Aliás, as coisas – imprecisas ou palpáveis – merecem quase sempre uma atenção especial da autora. Além da fivela ou do caco de vidro do conto “Objetos sólidos”, vários objetos aparecem nos textos, como aqueles que, sob a designação de “coisas perdidas em nosso tempo de vida”, são enumerados caoticamente em “A marca na parede”, conto todo urdido em torno de uma mancha escura que a narradora vê, de repente, na parede, acima do parapeito da lareira. Já em “Condolência”, quem rouba a cena é uma abelha que entra e sai do quarto (e dos devaneios) da personagem. E em “Felicidade”, um gesto banal, como o do personagem que se dobra para tirar de sua calça, com um peteleco, um fio branco, adquire uma dimensão epifânica, de revelação.

Mas nem todas as narrativas da autora abstêm-se de enredos e intrigas explícitas. Na bela fábula “ A viúva e o papagaio”, por exemplo, que chega a lembrar certos momentos do conto “Um coração simples”, de Gustave Flaubert, o enredo se impõe aos artifícios da linguagem, envolvendo o leitor no ritmo seqüencial da trama. O que se repete em outros textos mais lineares, como “Cigana, a vira-lata”, que conta a história de uma cadelinha imprevisível.

O volume de Katherine Mansfield, por sua vez, traz doze contos selecionados: um do primeiro livro da autora, de 1911; três de Felicidade e outros contos, de 1920; quatro de A festa no jardim, de 1922, além de quatro outros, extraídos de obras inacabadas, postumamente publicadas pelo crítico John Murry, marido da escritora.

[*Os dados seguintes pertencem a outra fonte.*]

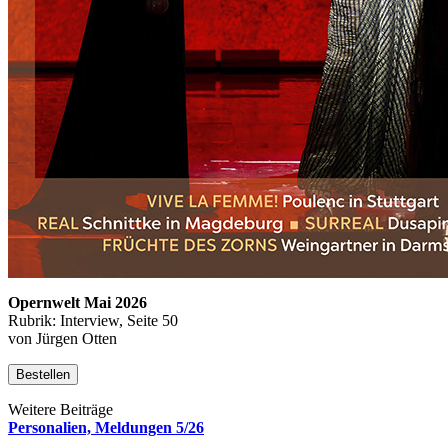
Opernwelt Mai 2026
Rubrik: Interview, Seite 50
von Jürgen Otten
Bestellen
Weitere Beiträge
Personalien, Meldungen 5/26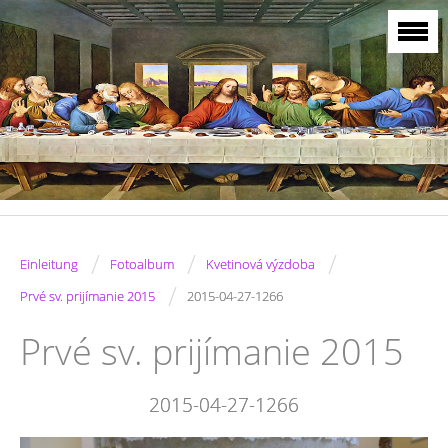
/
/
/
Einleitung
Fotoalbum
Kvetinová výzdoba
/
Prvé sv. prijímanie 2015
2015-04-27-1266
Prvé sv. prijímanie 2015
2015-04-27-1266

Como Woolf, Mansfield aposta na força da ambigüidade e da polissemia, optando por uma linguagem de explícita visualidade. Vale ressaltar, inclusive, o caráter quase cinematográfico de vários contos da coletânea, como aqueles que descrevem cenas e situações flagradas do interior de um trem em movimento. São verdadeiros “travellings”, em modulações cromáticas que imprimem na própria superfície da escrita as cargas de complexidade do olhar da “câmera”, como se pode atestar sobretudo no instigante “A pequena governanta”, que narra a história de uma moça que viaja para a Alemanha, para assumir o emprego de governanta em uma casa de família, vivendo uma insólita experiência de viagem. O vigor imagético se explicita também no último conto, “A mosca”, que traz o embate desesperado pela vida (seria uma alegoria da própria contenda da autora contra a morte?) de uma mosca dentro de um tinteiro e que, depois de salva, ainda tem que lutar contra o jogo sádico do chefe do escritório, que nela joga sucessivas gotas de tinta, só para avaliar a resistência do inseto, que acaba perecendo.

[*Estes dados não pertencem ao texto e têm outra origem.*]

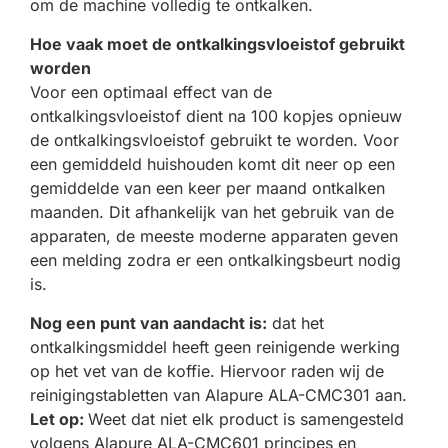
om de machine volledig te ontkalken.
Hoe vaak moet de ontkalkingsvloeistof gebruikt
worden
Voor een optimaal effect van de
ontkalkingsvloeistof dient na 100 kopjes opnieuw
de ontkalkingsvloeistof gebruikt te worden. Voor
een gemiddeld huishouden komt dit neer op een
gemiddelde van een keer per maand ontkalken
maanden. Dit afhankelijk van het gebruik van de
apparaten, de meeste moderne apparaten geven
een melding zodra er een ontkalkingsbeurt nodig
is.
Nog een punt van aandacht is:
dat het
ontkalkingsmiddel heeft geen reinigende werking
op het vet van de koffie. Hiervoor raden wij de
reinigingstabletten van Alapure ALA-CMC301 aan.
Let op:
Weet dat niet elk product is samengesteld
volgens Alapure ALA-CMC601 principes en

Os elementos biográficos são recorrentes na literatura de Mansfield. Mas, longe de serem meramente transpostos para a narrativa de forma referencial, são obliquamente entretecidos através de inventivos recursos ficcionais e poéticos, que incluem descontinuidades narrativas, fluxos temporais e finais abertos, inconclusivos. Minimalista, ela explora sempre os detalhes, atendo-se ao estranho da vida, ao que escapa à imediaticidade do olhar comum.

As duas obras vêm, assim, abrir para o leitor brasileiro um universo feminino de intimidades lúcidas e paisagens raras, extraídas da realidade prosaica das coisas vividas ou lembradas. Embora nesse caso, as lembranças se explicitem também como quase improvisos, como pedaços da imaginação. Isso, porque em Woolf e Mansfield, como diria Clarice Lispector (escritora que integra essa mesma linhagem), “escrever é tantas vezes lembrar-se do que nunca existiu”.